The accuracy for train() and train2() for validation set is 0.956 and 0.959 respectively. The accuracy for train2() is higher. train() may have resulted in overfitting, hence resulting in lower accuracy for validation set.

### 8. Why is the ‘train2’ classifier faster? Why does it yield a better accuracy both on the training and the validation set?

By including a marker (print(i)) for the number of iterations in the predict() function, we can see that there is a significant reduction in the number of iterations when we use train2() instead of train().

In [None]:
def predict(self, message):
        posteriors = np.copy(self.priors)
        for i, w in enumerate(self.words):
            if w in message.lower():
                posteriors *= self.likelihoods[:, i]
            else:
                posteriors *= np.ones(2) - self.likelihoods[:, i]
            posteriors = posteriors / np.linalg.norm(posteriors)
            print(i) # prints the number of iterations
        if posteriors[0] > 0.5:
            return ['ham', posteriors[0]]
        return ['spam', posteriors[1]]

Using the message "Money Viagra" as an input to predict() function, there are 5501 iterations when using train() and 172 iterations when using train2().

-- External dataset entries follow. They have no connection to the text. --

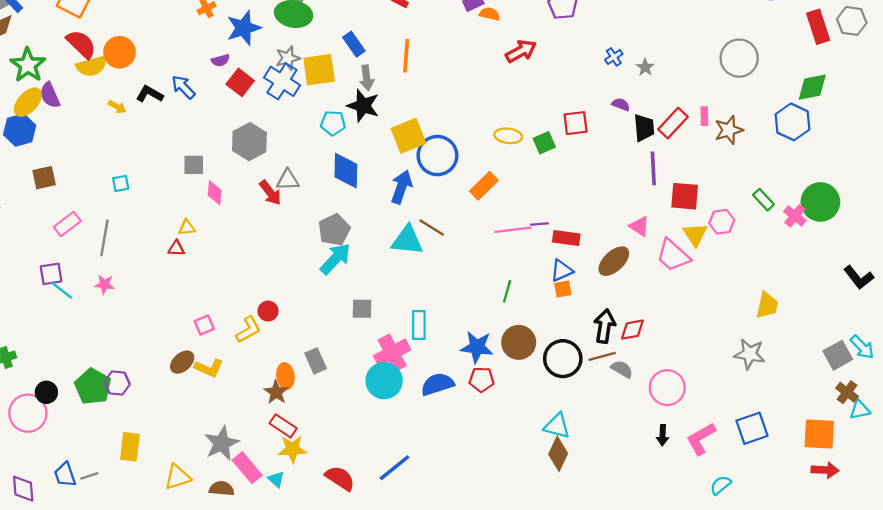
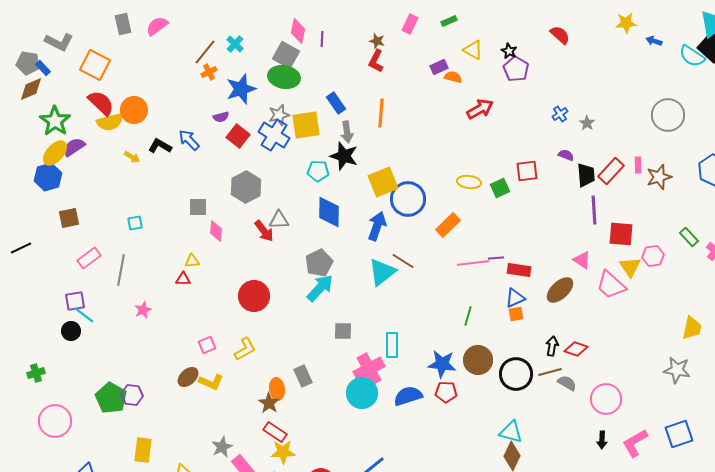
purple semicircle: (50, 95) -> (74, 147), turned 80
cyan triangle: (407, 240) -> (382, 272), turned -44
pink star: (104, 284) -> (143, 310), moved, turned -30
red circle: (268, 311) -> (254, 296), moved, size x1.8
black arrow: (605, 326) -> (552, 346), size x0.7
red diamond: (632, 330) -> (576, 349), turned 30
black circle: (46, 392) -> (71, 331), moved
gray star: (222, 443) -> (222, 447), size x0.7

Fewer iterations are achieved because train2() stores only the spam key words for later comparison with new records as compared to storing both ham and spam words encountered in the training set. Therefore, train2 classifier is fast.

train2() is likely to yield a better accuracy for both the training and the validation set. This is because train2() assigns a word to spamkeywords list when prob1*20 < prob2.  The value of 20 in prob1 *20 < prob2 determines the accuracy of the spamkeywords list. In turn, the accuracy of the list of spam key words will then impact the accuracy of new records being accurately classified as spam or ham. 

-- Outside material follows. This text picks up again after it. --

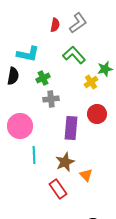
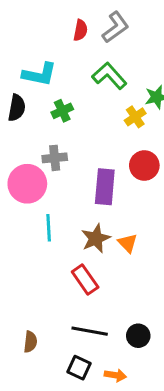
gray cross: (51, 99) -> (55, 158), moved
orange triangle: (86, 175) -> (128, 243), moved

However, it should be noted that train2() uses less predictors(i.e. spamkeywords) than train(), the accuracy may not always be higher.


### 9. How many false positives (ham messages classified as spam messages) did you get in your validation set? How would you change the code to reduce false positives at the expense of possibly having more false negatives (spam messages classified as ham messages)?

With 'train' classifier, the false positive is 34 and the false positive of train two is 49. The reason is that train two only tests those highly-spam keyword and thus has higher accuarcy. 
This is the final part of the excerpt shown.